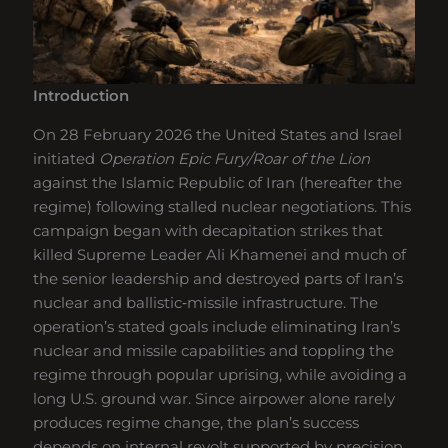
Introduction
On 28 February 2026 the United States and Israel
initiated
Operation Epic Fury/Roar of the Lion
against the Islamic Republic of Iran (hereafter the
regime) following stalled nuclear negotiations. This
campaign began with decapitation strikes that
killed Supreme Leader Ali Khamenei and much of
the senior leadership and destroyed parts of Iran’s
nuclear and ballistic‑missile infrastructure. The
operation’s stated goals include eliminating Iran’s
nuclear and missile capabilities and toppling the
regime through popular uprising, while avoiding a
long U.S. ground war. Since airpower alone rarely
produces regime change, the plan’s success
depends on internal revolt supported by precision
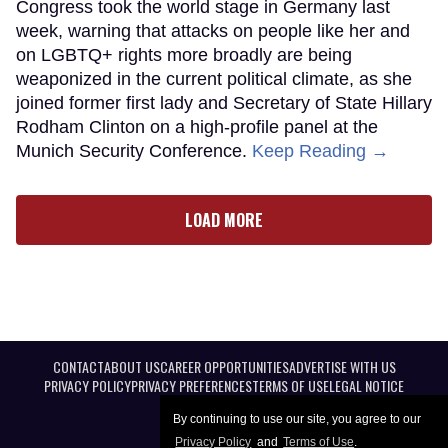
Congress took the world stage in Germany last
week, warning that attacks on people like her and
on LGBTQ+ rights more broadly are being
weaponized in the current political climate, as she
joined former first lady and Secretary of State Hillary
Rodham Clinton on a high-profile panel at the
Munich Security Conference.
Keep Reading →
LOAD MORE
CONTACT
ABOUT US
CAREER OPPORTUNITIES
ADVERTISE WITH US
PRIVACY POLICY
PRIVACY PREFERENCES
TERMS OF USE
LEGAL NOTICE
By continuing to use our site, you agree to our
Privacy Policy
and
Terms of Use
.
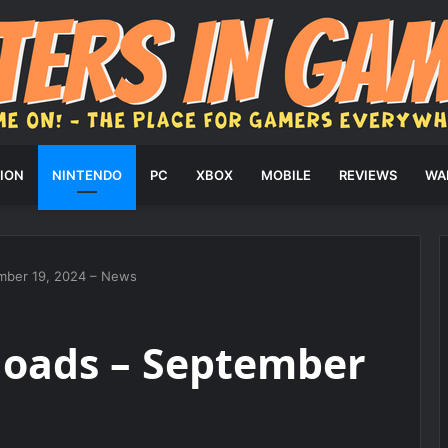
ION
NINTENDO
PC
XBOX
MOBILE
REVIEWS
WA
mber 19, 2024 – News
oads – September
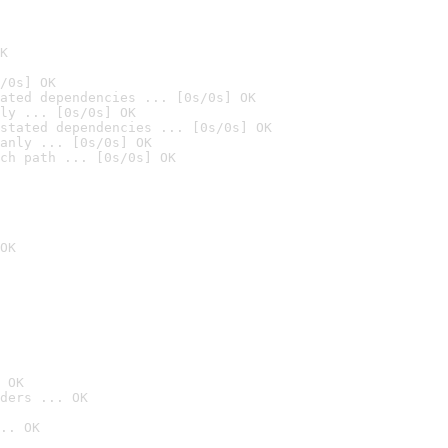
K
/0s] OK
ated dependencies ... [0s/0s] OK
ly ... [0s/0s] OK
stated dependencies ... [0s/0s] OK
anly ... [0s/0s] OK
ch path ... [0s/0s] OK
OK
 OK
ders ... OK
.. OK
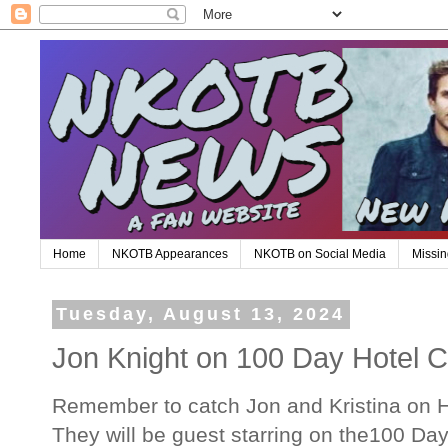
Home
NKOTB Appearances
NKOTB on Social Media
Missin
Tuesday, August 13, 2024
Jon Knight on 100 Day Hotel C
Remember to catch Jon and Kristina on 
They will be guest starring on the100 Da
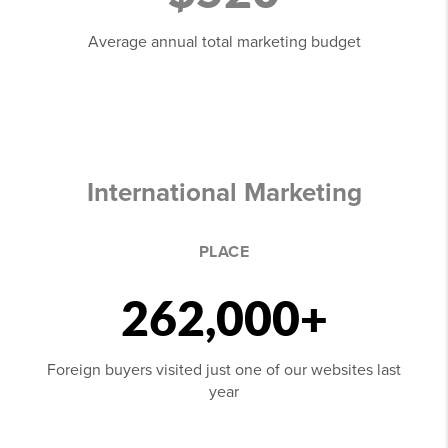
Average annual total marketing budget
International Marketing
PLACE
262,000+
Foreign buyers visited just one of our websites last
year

- EXERCISE PROMPT:
Give every line of the data above again as it stands; the pictures stay out.

- TASK ANSWER:
Introduction
On 28 February 2026 the United States and Israel
initiated
Operation Epic Fury/Roar of the Lion
against the Islamic Republic of Iran (hereafter the
regime) following stalled nuclear negotiations. This
campaign began with decapitation strikes that
killed Supreme Leader Ali Khamenei and much of
the senior leadership and destroyed parts of Iran’s
nuclear and ballistic‑missile infrastructure. The
operation’s stated goals include eliminating Iran’s
nuclear and missile capabilities and toppling the
regime through popular uprising, while avoiding a
long U.S. ground war. Since airpower alone rarely
produces regime change, the plan’s success
depends on internal revolt supported by precision
Congress took the world stage in Germany last
week, warning that attacks on people like her and
on LGBTQ+ rights more broadly are being
weaponized in the current political climate, as she
joined former first lady and Secretary of State Hillary
Rodham Clinton on a high-profile panel at the
Munich Security Conference.
Keep Reading →
LOAD MORE
CONTACT
ABOUT US
CAREER OPPORTUNITIES
ADVERTISE WITH US
PRIVACY POLICY
PRIVACY PREFERENCES
TERMS OF USE
LEGAL NOTICE
By continuing to use our site, you agree to our
Privacy Policy
and
Terms of Use
.
ION
NINTENDO
PC
XBOX
MOBILE
REVIEWS
WA
mber 19, 2024 – News
oads – September
K
/0s] OK
ated dependencies ... [0s/0s] OK
ly ... [0s/0s] OK
stated dependencies ... [0s/0s] OK
anly ... [0s/0s] OK
ch path ... [0s/0s] OK
OK
 OK
ders ... OK
.. OK
Home
NKOTB Appearances
NKOTB on Social Media
Missin
Tuesday, August 13, 2024
Jon Knight on 100 Day Hotel C
Remember to catch Jon and Kristina on 
They will be guest starring on the100 Da
Average annual total marketing budget
International Marketing
PLACE
262,000+
Foreign buyers visited just one of our websites last
year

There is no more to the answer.